Oracle SQL – Scenario Questions

Oracle SQL – Scenario Questions

Folks,

In this blog we will explore some latest Oracle SQL – Scenario questions for Interview!


Scenario 1:  

Select numeric & character values in separate columns using data present in single column.

Input Data – One column having both numeric & character values in it. See below sample data.

create table data (value varchar2(20));
insert into data values ('1');
insert into data values ('a');
insert into data values ('b');
insert into data values ('2');
insert into data values ('c');

 

Untitled.png

Output – Show numeric & character values in two separate columns using select query only. See below output.

output

Solution of Scenario 1:

Step 1: Separate the data values using REGEXP_LIKE & digit class [:digit:].

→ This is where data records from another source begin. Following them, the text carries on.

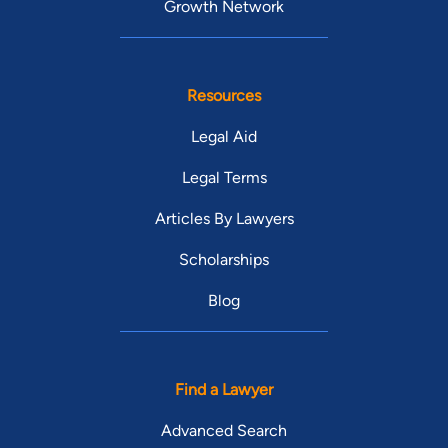
Growth Network
Resources
Legal Aid
Legal Terms
Articles By Lawyers
Scholarships
Blog
Find a Lawyer
Advanced Search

select  null as numeric_value, value as character_value from data WHERE REGEXP_LIKE(value, '[^[:digit:]]')
union all
select value as numeric_value, null as character_value from data WHERE REGEXP_LIKE(value, '[[:digit:]]')

Output of Step 1:

3.png

Step 2 – Remove null values from the data.

select nv.numeric_value, cv.character_value
from

( select  numeric_value , rownum rnum from
(select  null as numeric_value, value as character_value from data WHERE REGEXP_LIKE(value, '[^[:digit:]]')
union all
select value as numeric_value, null as character_value from data WHERE REGEXP_LIKE(value, '[[:digit:]]')
)
where numeric_value is not null ) nv 

full join 

(select  character_value , rownum rnum from
(select  null as numeric_value, value as character_value from data WHERE REGEXP_LIKE(value, '[^[:digit:]]')
union all
select value as numeric_value, null as character_value from data WHERE REGEXP_LIKE(value, '[[:digit:]]')
)
where character_value is not null ) cv

on nv.rnum=cv.rnum

Output Step 2:

4.png


Scenario 2:  

Print data on the basis of Even/Odd data present in Id Column.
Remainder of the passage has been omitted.